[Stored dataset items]
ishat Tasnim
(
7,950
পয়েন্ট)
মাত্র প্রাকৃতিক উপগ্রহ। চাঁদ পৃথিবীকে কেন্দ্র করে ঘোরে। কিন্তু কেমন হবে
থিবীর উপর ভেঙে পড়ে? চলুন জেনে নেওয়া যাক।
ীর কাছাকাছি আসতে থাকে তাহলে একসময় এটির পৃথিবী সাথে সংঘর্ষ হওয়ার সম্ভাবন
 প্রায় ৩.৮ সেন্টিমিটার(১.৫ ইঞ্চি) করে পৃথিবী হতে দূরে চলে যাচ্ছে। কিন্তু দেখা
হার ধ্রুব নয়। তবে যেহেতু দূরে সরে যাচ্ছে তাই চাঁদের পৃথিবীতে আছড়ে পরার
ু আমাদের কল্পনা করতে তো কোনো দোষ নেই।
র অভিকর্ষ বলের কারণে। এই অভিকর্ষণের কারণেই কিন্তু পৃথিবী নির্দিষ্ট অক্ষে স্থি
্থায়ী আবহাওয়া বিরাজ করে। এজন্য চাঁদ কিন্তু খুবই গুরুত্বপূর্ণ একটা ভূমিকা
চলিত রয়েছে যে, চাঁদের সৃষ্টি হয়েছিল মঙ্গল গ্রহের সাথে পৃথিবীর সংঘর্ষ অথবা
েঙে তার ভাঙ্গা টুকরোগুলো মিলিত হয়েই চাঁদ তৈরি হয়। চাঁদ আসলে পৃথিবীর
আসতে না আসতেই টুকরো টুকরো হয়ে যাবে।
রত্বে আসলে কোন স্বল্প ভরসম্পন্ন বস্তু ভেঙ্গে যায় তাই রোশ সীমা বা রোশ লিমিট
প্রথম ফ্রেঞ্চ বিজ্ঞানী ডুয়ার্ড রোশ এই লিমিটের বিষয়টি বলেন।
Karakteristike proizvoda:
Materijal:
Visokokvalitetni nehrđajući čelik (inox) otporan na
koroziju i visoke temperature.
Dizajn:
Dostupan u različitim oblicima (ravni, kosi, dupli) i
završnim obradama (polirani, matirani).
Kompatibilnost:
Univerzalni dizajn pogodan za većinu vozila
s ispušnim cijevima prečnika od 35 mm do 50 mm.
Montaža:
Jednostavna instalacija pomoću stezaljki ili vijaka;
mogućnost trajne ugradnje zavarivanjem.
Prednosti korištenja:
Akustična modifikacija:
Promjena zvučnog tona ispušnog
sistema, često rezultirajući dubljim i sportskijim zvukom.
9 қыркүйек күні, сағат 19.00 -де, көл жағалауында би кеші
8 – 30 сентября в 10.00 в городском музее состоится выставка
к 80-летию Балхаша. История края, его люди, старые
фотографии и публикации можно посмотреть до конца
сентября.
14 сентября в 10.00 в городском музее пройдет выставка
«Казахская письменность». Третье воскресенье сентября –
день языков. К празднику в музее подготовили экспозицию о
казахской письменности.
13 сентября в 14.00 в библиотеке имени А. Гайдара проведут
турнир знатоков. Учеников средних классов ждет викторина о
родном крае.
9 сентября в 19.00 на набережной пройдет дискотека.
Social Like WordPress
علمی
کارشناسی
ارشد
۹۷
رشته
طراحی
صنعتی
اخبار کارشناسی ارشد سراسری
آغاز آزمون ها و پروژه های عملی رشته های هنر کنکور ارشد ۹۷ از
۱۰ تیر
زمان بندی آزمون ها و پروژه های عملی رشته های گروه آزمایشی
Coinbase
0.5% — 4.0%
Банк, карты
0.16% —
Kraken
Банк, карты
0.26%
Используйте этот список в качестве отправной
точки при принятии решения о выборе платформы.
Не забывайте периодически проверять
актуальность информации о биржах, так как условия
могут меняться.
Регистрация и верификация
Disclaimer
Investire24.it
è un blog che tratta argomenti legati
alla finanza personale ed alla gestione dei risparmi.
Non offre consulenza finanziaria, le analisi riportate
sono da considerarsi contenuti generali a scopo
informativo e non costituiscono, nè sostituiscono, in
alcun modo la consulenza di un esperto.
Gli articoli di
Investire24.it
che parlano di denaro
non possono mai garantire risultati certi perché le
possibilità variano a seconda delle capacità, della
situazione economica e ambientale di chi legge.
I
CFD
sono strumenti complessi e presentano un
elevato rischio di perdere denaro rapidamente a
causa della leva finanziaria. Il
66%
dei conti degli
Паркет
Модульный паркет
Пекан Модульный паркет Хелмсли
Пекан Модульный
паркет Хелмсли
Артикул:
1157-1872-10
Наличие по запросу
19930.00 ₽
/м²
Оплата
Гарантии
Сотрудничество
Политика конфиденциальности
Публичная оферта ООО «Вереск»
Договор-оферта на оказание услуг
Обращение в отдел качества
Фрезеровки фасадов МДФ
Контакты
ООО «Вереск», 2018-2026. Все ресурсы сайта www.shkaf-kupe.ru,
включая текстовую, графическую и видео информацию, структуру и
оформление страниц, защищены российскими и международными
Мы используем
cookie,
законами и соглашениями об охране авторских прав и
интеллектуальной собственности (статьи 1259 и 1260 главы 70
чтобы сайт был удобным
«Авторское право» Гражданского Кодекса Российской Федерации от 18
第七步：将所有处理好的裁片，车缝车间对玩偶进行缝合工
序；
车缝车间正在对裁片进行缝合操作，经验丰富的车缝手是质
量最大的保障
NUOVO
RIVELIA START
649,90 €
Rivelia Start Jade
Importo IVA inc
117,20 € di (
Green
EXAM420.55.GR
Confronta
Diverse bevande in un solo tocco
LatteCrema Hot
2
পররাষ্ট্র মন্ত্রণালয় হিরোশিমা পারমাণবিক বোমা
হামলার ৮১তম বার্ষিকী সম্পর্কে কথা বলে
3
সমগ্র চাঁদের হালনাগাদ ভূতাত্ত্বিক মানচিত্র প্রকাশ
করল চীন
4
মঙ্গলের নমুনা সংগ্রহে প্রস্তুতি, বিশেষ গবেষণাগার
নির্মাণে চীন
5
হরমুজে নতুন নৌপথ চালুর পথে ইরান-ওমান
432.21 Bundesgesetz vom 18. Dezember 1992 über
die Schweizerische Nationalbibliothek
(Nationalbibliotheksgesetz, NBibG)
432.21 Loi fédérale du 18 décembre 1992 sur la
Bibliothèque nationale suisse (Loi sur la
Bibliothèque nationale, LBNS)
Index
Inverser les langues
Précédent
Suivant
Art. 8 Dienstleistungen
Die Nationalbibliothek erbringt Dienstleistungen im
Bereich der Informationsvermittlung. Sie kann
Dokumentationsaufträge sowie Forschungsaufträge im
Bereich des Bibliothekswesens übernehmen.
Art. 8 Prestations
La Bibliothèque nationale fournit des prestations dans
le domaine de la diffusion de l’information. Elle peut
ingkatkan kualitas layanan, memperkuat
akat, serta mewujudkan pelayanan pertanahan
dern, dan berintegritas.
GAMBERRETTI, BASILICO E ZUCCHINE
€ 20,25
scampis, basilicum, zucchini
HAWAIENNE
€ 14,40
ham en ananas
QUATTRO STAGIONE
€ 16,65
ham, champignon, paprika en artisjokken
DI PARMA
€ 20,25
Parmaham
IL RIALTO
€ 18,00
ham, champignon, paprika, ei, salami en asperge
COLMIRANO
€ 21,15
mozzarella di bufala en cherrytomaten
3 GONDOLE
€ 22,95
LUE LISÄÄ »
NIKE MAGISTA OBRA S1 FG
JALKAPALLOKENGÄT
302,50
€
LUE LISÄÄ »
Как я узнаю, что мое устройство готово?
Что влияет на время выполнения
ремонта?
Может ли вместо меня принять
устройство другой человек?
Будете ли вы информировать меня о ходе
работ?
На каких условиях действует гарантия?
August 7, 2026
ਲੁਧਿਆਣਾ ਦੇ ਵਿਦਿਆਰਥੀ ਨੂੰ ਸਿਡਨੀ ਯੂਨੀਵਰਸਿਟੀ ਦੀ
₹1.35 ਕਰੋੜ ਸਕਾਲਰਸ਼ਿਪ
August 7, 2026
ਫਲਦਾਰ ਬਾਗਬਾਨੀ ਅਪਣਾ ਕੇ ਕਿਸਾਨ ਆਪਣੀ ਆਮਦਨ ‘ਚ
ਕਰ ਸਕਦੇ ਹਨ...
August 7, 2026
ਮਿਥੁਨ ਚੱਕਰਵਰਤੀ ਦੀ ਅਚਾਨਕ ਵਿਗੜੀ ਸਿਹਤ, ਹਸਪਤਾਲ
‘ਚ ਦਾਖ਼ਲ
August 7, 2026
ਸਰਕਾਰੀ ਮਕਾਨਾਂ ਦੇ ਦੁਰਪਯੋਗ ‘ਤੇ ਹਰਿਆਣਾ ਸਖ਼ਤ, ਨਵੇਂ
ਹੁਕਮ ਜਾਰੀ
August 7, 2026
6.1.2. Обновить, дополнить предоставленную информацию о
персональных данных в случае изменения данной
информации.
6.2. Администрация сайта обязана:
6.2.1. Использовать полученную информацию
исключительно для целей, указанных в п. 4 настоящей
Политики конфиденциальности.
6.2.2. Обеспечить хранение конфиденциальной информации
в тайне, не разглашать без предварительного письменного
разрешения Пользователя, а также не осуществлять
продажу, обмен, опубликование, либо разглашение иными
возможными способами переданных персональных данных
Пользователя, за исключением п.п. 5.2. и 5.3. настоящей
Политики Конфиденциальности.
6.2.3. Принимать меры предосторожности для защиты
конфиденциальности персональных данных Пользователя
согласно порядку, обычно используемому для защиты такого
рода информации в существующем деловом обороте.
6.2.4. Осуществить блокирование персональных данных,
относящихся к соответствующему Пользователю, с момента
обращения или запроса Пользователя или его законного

§ **About this exercise**:
Search the records above for the string "کارشناسی". Report each line that has it.

§ **Solved exercise**:
کارشناسی
اخبار کارشناسی ارشد سراسری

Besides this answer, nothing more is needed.